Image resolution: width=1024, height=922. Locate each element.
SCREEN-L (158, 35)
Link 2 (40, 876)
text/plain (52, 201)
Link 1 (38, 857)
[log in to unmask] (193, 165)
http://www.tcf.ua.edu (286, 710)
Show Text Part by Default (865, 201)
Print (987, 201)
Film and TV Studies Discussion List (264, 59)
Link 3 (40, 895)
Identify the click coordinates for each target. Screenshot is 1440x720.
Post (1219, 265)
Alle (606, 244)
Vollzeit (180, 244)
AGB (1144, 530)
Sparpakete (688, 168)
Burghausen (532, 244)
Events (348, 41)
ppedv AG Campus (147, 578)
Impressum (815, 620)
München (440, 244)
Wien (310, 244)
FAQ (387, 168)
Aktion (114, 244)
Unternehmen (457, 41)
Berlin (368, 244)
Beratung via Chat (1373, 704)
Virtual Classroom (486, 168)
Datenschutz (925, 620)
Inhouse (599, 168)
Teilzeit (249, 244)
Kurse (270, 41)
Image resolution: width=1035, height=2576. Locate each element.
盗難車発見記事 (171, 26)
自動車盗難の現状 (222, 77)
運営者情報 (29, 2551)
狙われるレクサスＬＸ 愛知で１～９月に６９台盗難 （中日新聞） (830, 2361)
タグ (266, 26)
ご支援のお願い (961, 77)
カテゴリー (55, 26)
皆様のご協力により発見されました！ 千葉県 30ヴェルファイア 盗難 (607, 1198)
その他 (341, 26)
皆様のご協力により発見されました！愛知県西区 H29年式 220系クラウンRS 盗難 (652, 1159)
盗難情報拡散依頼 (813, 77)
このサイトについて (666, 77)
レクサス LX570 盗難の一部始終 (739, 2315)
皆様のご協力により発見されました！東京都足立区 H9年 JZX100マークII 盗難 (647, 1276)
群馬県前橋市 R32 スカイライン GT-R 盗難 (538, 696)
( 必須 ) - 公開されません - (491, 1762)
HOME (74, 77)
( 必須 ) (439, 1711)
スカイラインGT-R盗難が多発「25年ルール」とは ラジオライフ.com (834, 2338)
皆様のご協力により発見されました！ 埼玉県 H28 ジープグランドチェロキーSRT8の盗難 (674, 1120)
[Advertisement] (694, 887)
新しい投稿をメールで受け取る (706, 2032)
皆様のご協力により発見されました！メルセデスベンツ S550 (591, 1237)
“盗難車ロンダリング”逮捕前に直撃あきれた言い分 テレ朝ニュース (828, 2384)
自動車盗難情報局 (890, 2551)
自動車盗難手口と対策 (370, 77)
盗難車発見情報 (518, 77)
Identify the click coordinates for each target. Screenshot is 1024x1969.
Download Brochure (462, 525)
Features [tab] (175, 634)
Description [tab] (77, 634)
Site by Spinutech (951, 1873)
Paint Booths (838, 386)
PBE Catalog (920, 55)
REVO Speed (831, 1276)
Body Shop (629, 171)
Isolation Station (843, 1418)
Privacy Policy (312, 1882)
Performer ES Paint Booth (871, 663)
____
*ASSIGNMENT:* The answer should be the full set of records, reproduced exactly.

*ANSWER BELOW:*
Image resolution: width=1024, height=922. Locate each element.
SCREEN-L (158, 35)
Link 2 (40, 876)
text/plain (52, 201)
Link 1 (38, 857)
[log in to unmask] (193, 165)
http://www.tcf.ua.edu (286, 710)
Show Text Part by Default (865, 201)
Print (987, 201)
Film and TV Studies Discussion List (264, 59)
Link 3 (40, 895)
Identify the click coordinates for each target. Screenshot is 1440x720.
Post (1219, 265)
Alle (606, 244)
Vollzeit (180, 244)
AGB (1144, 530)
Sparpakete (688, 168)
Burghausen (532, 244)
Events (348, 41)
ppedv AG Campus (147, 578)
Impressum (815, 620)
München (440, 244)
Wien (310, 244)
FAQ (387, 168)
Aktion (114, 244)
Unternehmen (457, 41)
Berlin (368, 244)
Beratung via Chat (1373, 704)
Virtual Classroom (486, 168)
Datenschutz (925, 620)
Inhouse (599, 168)
Teilzeit (249, 244)
Kurse (270, 41)
Image resolution: width=1035, height=2576. Locate each element.
盗難車発見記事 (171, 26)
自動車盗難の現状 (222, 77)
運営者情報 (29, 2551)
狙われるレクサスＬＸ 愛知で１～９月に６９台盗難 （中日新聞） (830, 2361)
タグ (266, 26)
ご支援のお願い (961, 77)
カテゴリー (55, 26)
皆様のご協力により発見されました！ 千葉県 30ヴェルファイア 盗難 (607, 1198)
その他 (341, 26)
皆様のご協力により発見されました！愛知県西区 H29年式 220系クラウンRS 盗難 (652, 1159)
盗難情報拡散依頼 (813, 77)
このサイトについて (666, 77)
レクサス LX570 盗難の一部始終 (739, 2315)
皆様のご協力により発見されました！東京都足立区 H9年 JZX100マークII 盗難 (647, 1276)
群馬県前橋市 R32 スカイライン GT-R 盗難 (538, 696)
( 必須 ) - 公開されません - (491, 1762)
HOME (74, 77)
( 必須 ) (439, 1711)
スカイラインGT-R盗難が多発「25年ルール」とは ラジオライフ.com (834, 2338)
皆様のご協力により発見されました！ 埼玉県 H28 ジープグランドチェロキーSRT8の盗難 (674, 1120)
[Advertisement] (694, 887)
新しい投稿をメールで受け取る (706, 2032)
皆様のご協力により発見されました！メルセデスベンツ S550 (591, 1237)
“盗難車ロンダリング”逮捕前に直撃あきれた言い分 テレ朝ニュース (828, 2384)
自動車盗難情報局 (890, 2551)
自動車盗難手口と対策 (370, 77)
盗難車発見情報 (518, 77)
Identify the click coordinates for each target. Screenshot is 1024x1969.
Download Brochure (462, 525)
Features [tab] (175, 634)
Description [tab] (77, 634)
Site by Spinutech (951, 1873)
Paint Booths (838, 386)
PBE Catalog (920, 55)
REVO Speed (831, 1276)
Body Shop (629, 171)
Isolation Station (843, 1418)
Privacy Policy (312, 1882)
Performer ES Paint Booth (871, 663)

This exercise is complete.